HAIM – Right Now (Single Review)

It’s late on a Thursday night, April 27th. While a quiet night in my corner of the geographical world, my corner of the Internet world was abuzz anticipating a word from HAIM, a band on the cusp of their long-awaited sophomore album, Something To Tell You. After being teased via video earlier in the week, fans were hanging on for something, anything, from one of the most promising up-and-coming indie pop bands in the world right now. And Right Now is what they got— a music video of the band recording the bare bones of the song in the studio. It was good; it was HAIM, it was a visual one-shot wonder… but it was obviously not the final mix. I resigned myself to waiting for the album.

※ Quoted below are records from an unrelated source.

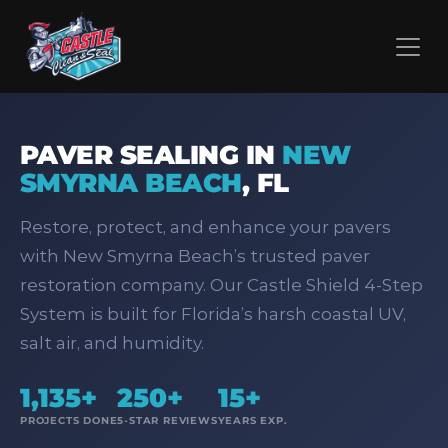
PAVER SEALING IN
NEW
SMYRNA BEACH
,
FL
Restore, protect, and enhance your pavers
with New Smyrna Beach’s trusted paver
restoration company. Our Castle Shield 4‑Step
System is built for Florida’s harsh coastal UV,
salt air, and humidity.
1,135+
250+
15+
PROJECTS DONE
5-STAR REVIEWS
YEARS EXP.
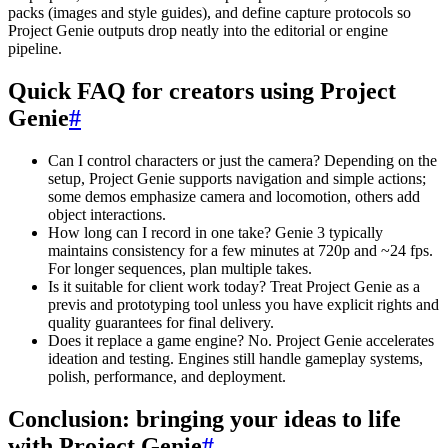
packs (images and style guides), and define capture protocols so
Project Genie outputs drop neatly into the editorial or engine
pipeline.
Quick FAQ for creators using Project
Genie
#
Can I control characters or just the camera? Depending on the
setup, Project Genie supports navigation and simple actions;
some demos emphasize camera and locomotion, others add
object interactions.
How long can I record in one take? Genie 3 typically
maintains consistency for a few minutes at 720p and ~24 fps.
For longer sequences, plan multiple takes.
Is it suitable for client work today? Treat Project Genie as a
previs and prototyping tool unless you have explicit rights and
quality guarantees for final delivery.
Does it replace a game engine? No. Project Genie accelerates
ideation and testing. Engines still handle gameplay systems,
polish, performance, and deployment.
Conclusion: bringing your ideas to life
with Project Genie
#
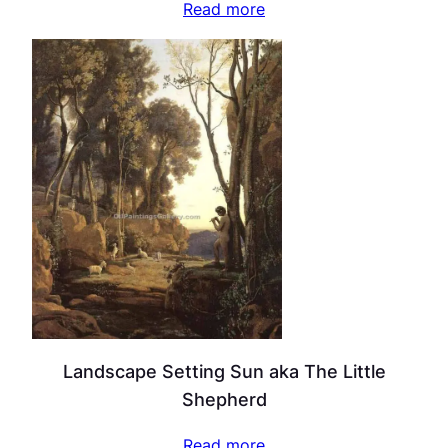
Read more
Landscape Setting Sun aka The Little
Shepherd
Read more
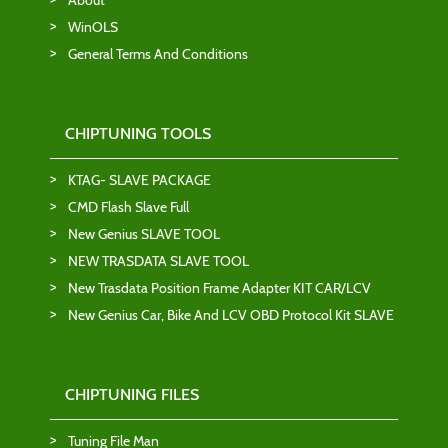
About
WinOLS
General Terms And Conditions
CHIPTUNING TOOLS
KTAG- SLAVE PACKAGE
CMD Flash Slave Full
New Genius SLAVE TOOL
NEW TRASDATA SLAVE TOOL
New Trasdata Position Frame Adapter KIT CAR/LCV
New Genius Car, Bike And LCV OBD Protocol Kit SLAVE
CHIPTUNING FILES
Tuning File Man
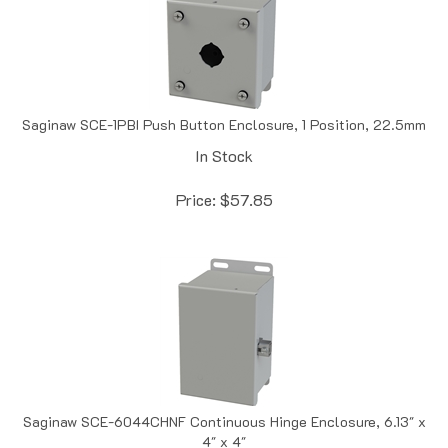
Saginaw SCE-1PBI Push Button Enclosure, 1 Position, 22.5mm
In Stock
Price:
$
57.85
Saginaw SCE-6044CHNF Continuous Hinge Enclosure, 6.13" x
4" x 4"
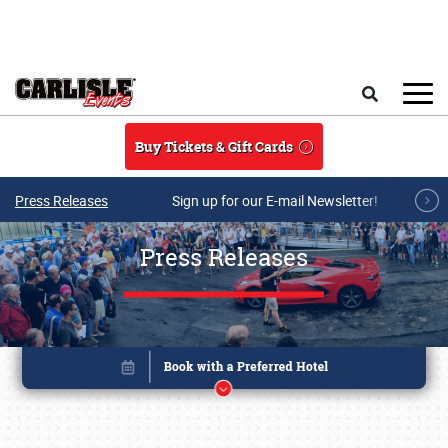
Skip to main content
Search
Buy Tickets & Gift Cards
Press Releases
Sign up for our E-mail Newsletter!
Press Releases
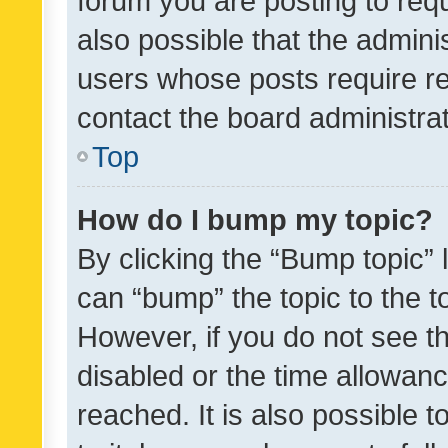
forum you are posting to requ
also possible that the admini
users whose posts require r
contact the board administrato
Top
How do I bump my topic?
By clicking the “Bump topic” 
can “bump” the topic to the to
However, if you do not see t
disabled or the time allowa
reached. It is also possible 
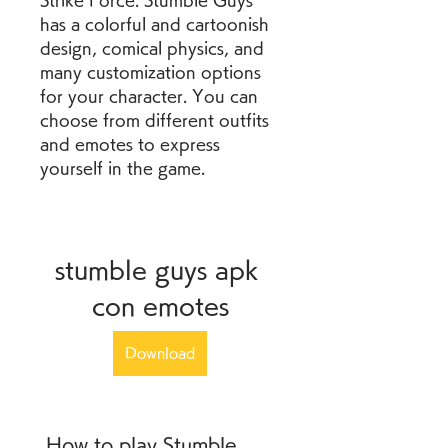
Strike Force. Stumble Guys 
has a colorful and cartoonish 
design, comical physics, and 
many customization options 
for your character. You can 
choose from different outfits 
and emotes to express 
yourself in the game.
stumble guys apk 
con emotes
Download
 How to play Stumble 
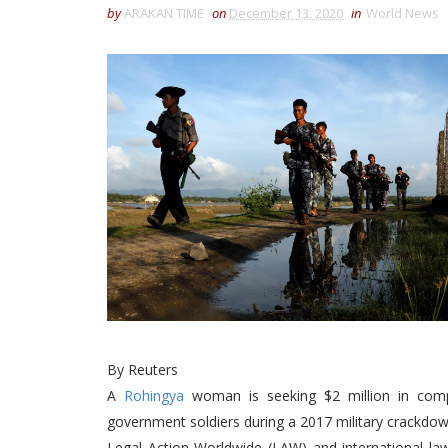
by
ARAKAN TIME
on
December 13, 2020
in
World News
By Reuters
A
Rohingya
woman is seeking $2 million in comp
government soldiers during a 2017 military crackdo
Legal Action Worldwide (LAW) and international la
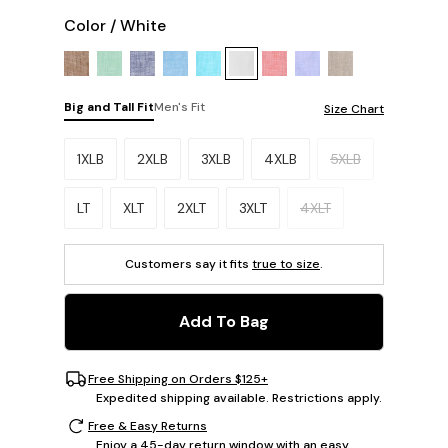
Color
/
White
Big and Tall Fit
Men's Fit
Size Chart
Please select a size.
1XLB
2XLB
3XLB
4XLB
5XLB
LT
XLT
2XLT
3XLT
4XLT
Customers say it fits
true to size
.
Add To Bag
Free Shipping on Orders $125+
Expedited shipping available. Restrictions apply.
Free & Easy Returns
Enjoy a 45-day return window with an easy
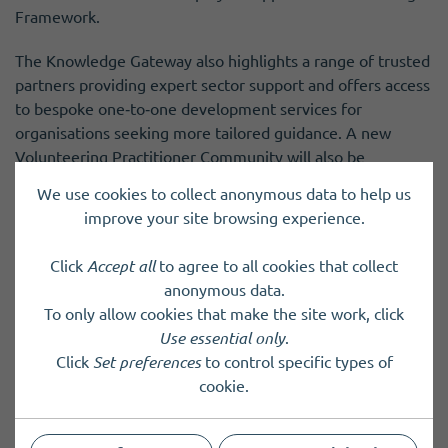
Framework.
The Knowledge Gateway also highlights a range of trusted
partners providing expert sector support and offers access
to bespoke one‑to‑one development services for
organisations seeking more tailored guidance. A new
Volunteering Practitioner Community will also be
introduced soon, creating a dedicated space for
We use cookies to collect anonymous data to help us
practitioners to connect, share insights, and learn from
improve your site browsing experience.
one another.
Click
Accept all
to agree to all cookies that collect
The launch represents the beginning of an evolving
anonymous data.
resource that will continue to grow over time. New
To only allow cookies that make the site work, click
guidance, insights, opportunities, and tools will be added
Use essential only
.
regularly. Development of the Gateway will be shaped by
Click
Set preferences
to control specific types of
collaboration across the voluntary sector, emerging
cookie.
challenges and priorities, and the lived experience of
practitioners who use the platform.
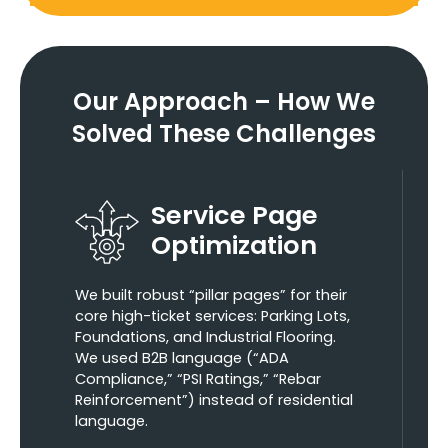
Our Approach –
How We
Solved These Challenges
Service Page
Optimization
We built robust “pillar pages” for their
core high-ticket services: Parking Lots,
Foundations, and Industrial Flooring.
We used B2B language (“ADA
Compliance,” “PSI Ratings,” “Rebar
Reinforcement”) instead of residential
language.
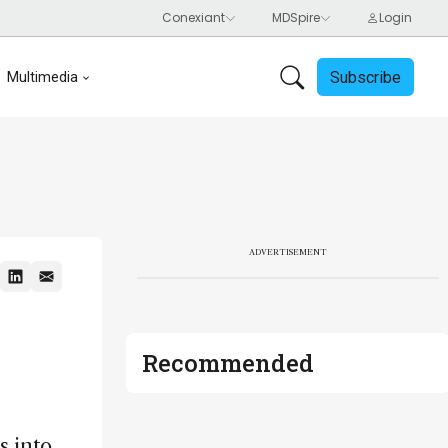
Subscribe
Multimedia
ADVERTISEMENT
Recommended
s into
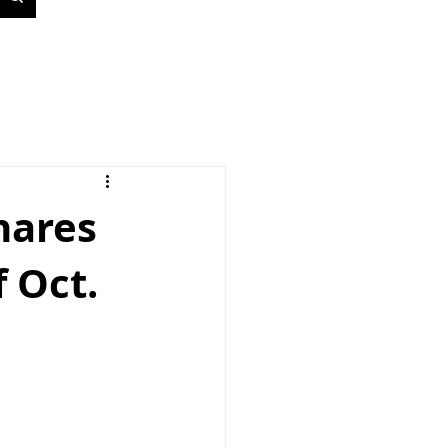
hares
 Oct.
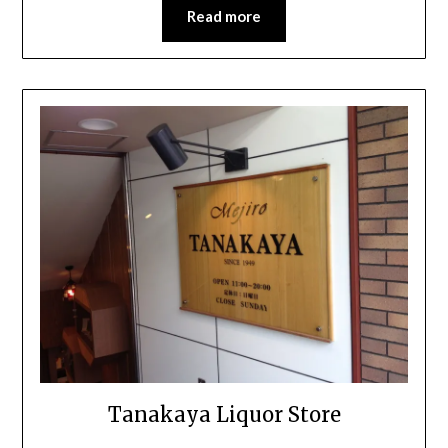
Read more
Tanakaya Liquor Store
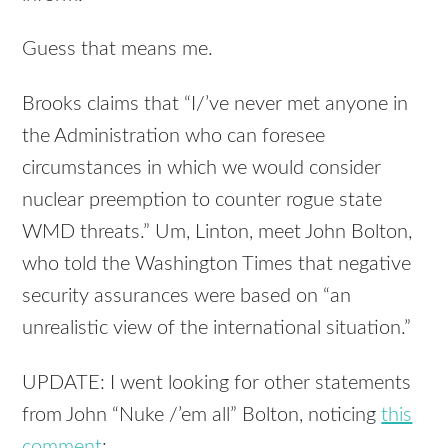
Guess that means me.
Brooks claims that “I/’ve never met anyone in
the Administration who can foresee
circumstances in which we would consider
nuclear preemption to counter rogue state
WMD threats.” Um, Linton, meet John Bolton,
who told the Washington Times that negative
security assurances were based on “an
unrealistic view of the international situation.”
UPDATE: I went looking for other statements
from John “Nuke /’em all” Bolton, noticing
this
comment
:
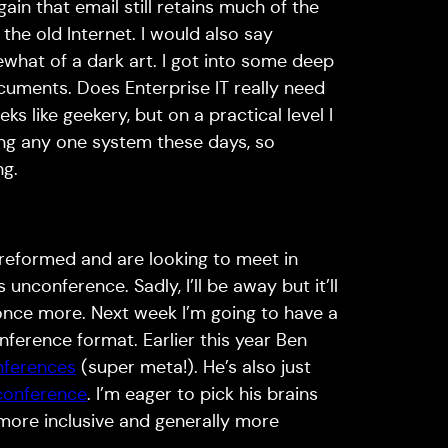
ain that email still retains much of the
the old Internet. I would also say
ewhat of a dark art. I got into some deep
cuments. Does Enterprise IT really need
ks like geekery, but on a practical level I
ing any one system these days, so
ng.
eformed and are looking to meet in
unconference. Sadly, I’ll be away but it’ll
once more. Next week I’m going to have a
ference format. Earlier this year Ben
nferences
(super meta!). He’s also just
nconference
. I’m eager to pick his brains
ore inclusive and generally more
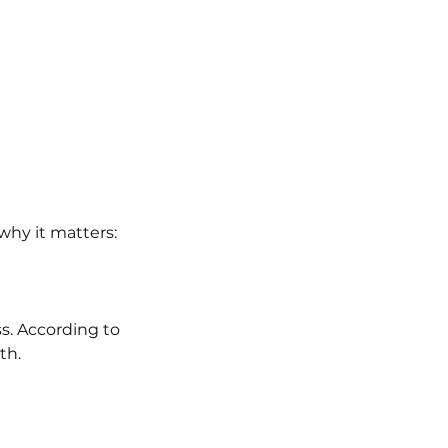
 why it matters:
s. According to 
th.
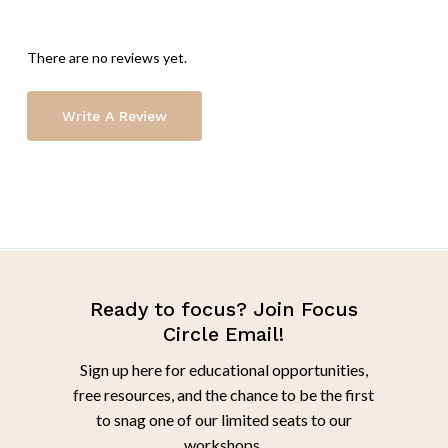
There are no reviews yet.
Write A Review
Ready to focus? Join Focus
Circle Email!
Sign up here for educational opportunities,
free resources, and the chance to be the first
to snag one of our limited seats to our
workshops.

I’d waited for four years. I could wait another two months.

Fast forward to Friday afternoon, May 12th. Imagine my surprise when I check Spotify, and Right Now is already available as a single. I play the track, and while it bears resemblance to the video, it’s definitely the final album track. How HAIM managed to drop this without anyone noticing is absurd. Their Twitter has been awash with teaser videos and song lyrics from their first proper single release from the album, Want You Back, for the past week. While released so quietly into the world mere hours before writing this, I know Right Now is bound to make waves. The track is so radically different from any of the studio mixes HAIM have dropped before. As a longtime fan, I initially feel offended by the sound— but then, HAIM has never shied away from confronting sounds before. I have to abandon my preconceptions before trying again.

A simple electric organ echoes back and forth between my earphones, and the sound sucks me back into the music video. I feel like I’m there in the studio with the band, leaning over frontwoman Danielle Haim’s shoulder as she sings into space and lays down the acoustic piano that will in all likelihood characterise the new album. The wall behind me crumbles beneath the force of rhythm guitarist Alana’s overdriven guitar in the second verse, and the floor falls away to a bridge suspended by bassist Este’s spoken interlude. It’s a sensational experience, overwhelming in its boldness and dynamic. By the time the track ends, my heartbeat is keeping time with the drums echoing beyond the borders of the playback bar, and I am shaking.

I’m not even kidding. HAIM could have spent three of the four years they slaved on the new album on this track alone, and I’d believe it. For a track that arrived with so little fanfare, it screams boldly, and suddenly July 7th can’t come soon enough.

Bravo, HAIM. I’m in love all over again.